■ WORK INSTRUCTION
Nothing but an exact repeat of the entries below should appear in your answer.

■ RECORDS PROVIDED

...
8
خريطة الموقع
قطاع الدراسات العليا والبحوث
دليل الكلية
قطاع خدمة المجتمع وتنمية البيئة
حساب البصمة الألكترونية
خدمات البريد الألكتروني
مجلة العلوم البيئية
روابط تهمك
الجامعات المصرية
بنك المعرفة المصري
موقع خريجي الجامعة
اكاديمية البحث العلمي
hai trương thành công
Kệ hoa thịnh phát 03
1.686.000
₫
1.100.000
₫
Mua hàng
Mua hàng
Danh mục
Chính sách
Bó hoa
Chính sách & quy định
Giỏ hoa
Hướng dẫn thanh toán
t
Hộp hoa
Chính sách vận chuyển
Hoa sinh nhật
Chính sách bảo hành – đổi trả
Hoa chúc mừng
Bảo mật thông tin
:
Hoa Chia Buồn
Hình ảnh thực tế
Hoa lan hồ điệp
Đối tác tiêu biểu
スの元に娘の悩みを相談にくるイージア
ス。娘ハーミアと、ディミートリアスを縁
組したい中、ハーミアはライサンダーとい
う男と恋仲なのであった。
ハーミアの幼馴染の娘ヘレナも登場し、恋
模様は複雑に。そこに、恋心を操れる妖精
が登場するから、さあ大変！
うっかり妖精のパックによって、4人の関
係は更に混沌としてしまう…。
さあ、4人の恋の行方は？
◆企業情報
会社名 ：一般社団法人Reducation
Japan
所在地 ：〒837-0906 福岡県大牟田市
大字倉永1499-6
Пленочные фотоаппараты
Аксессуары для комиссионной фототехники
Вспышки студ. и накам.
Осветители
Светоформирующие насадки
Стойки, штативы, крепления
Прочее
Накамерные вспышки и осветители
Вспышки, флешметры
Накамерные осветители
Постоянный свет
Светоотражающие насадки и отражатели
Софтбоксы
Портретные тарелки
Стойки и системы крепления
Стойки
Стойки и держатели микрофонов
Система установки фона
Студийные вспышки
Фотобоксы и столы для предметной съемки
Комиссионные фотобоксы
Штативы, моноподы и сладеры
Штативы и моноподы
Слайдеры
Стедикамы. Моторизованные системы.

■ EXERCISE RESPONSE
...
8
خريطة الموقع
قطاع الدراسات العليا والبحوث
دليل الكلية
قطاع خدمة المجتمع وتنمية البيئة
حساب البصمة الألكترونية
خدمات البريد الألكتروني
مجلة العلوم البيئية
روابط تهمك
الجامعات المصرية
بنك المعرفة المصري
موقع خريجي الجامعة
اكاديمية البحث العلمي
hai trương thành công
Kệ hoa thịnh phát 03
1.686.000
₫
1.100.000
₫
Mua hàng
Mua hàng
Danh mục
Chính sách
Bó hoa
Chính sách & quy định
Giỏ hoa
Hướng dẫn thanh toán
t
Hộp hoa
Chính sách vận chuyển
Hoa sinh nhật
Chính sách bảo hành – đổi trả
Hoa chúc mừng
Bảo mật thông tin
:
Hoa Chia Buồn
Hình ảnh thực tế
Hoa lan hồ điệp
Đối tác tiêu biểu
スの元に娘の悩みを相談にくるイージア
ス。娘ハーミアと、ディミートリアスを縁
組したい中、ハーミアはライサンダーとい
う男と恋仲なのであった。
ハーミアの幼馴染の娘ヘレナも登場し、恋
模様は複雑に。そこに、恋心を操れる妖精
が登場するから、さあ大変！
うっかり妖精のパックによって、4人の関
係は更に混沌としてしまう…。
さあ、4人の恋の行方は？
◆企業情報
会社名 ：一般社団法人Reducation
Japan
所在地 ：〒837-0906 福岡県大牟田市
大字倉永1499-6
Пленочные фотоаппараты
Аксессуары для комиссионной фототехники
Вспышки студ. и накам.
Осветители
Светоформирующие насадки
Стойки, штативы, крепления
Прочее
Накамерные вспышки и осветители
Вспышки, флешметры
Накамерные осветители
Постоянный свет
Светоотражающие насадки и отражатели
Софтбоксы
Портретные тарелки
Стойки и системы крепления
Стойки
Стойки и держатели микрофонов
Система установки фона
Студийные вспышки
Фотобоксы и столы для предметной съемки
Комиссионные фотобоксы
Штативы, моноподы и сладеры
Штативы и моноподы
Слайдеры
Стедикамы. Моторизованные системы.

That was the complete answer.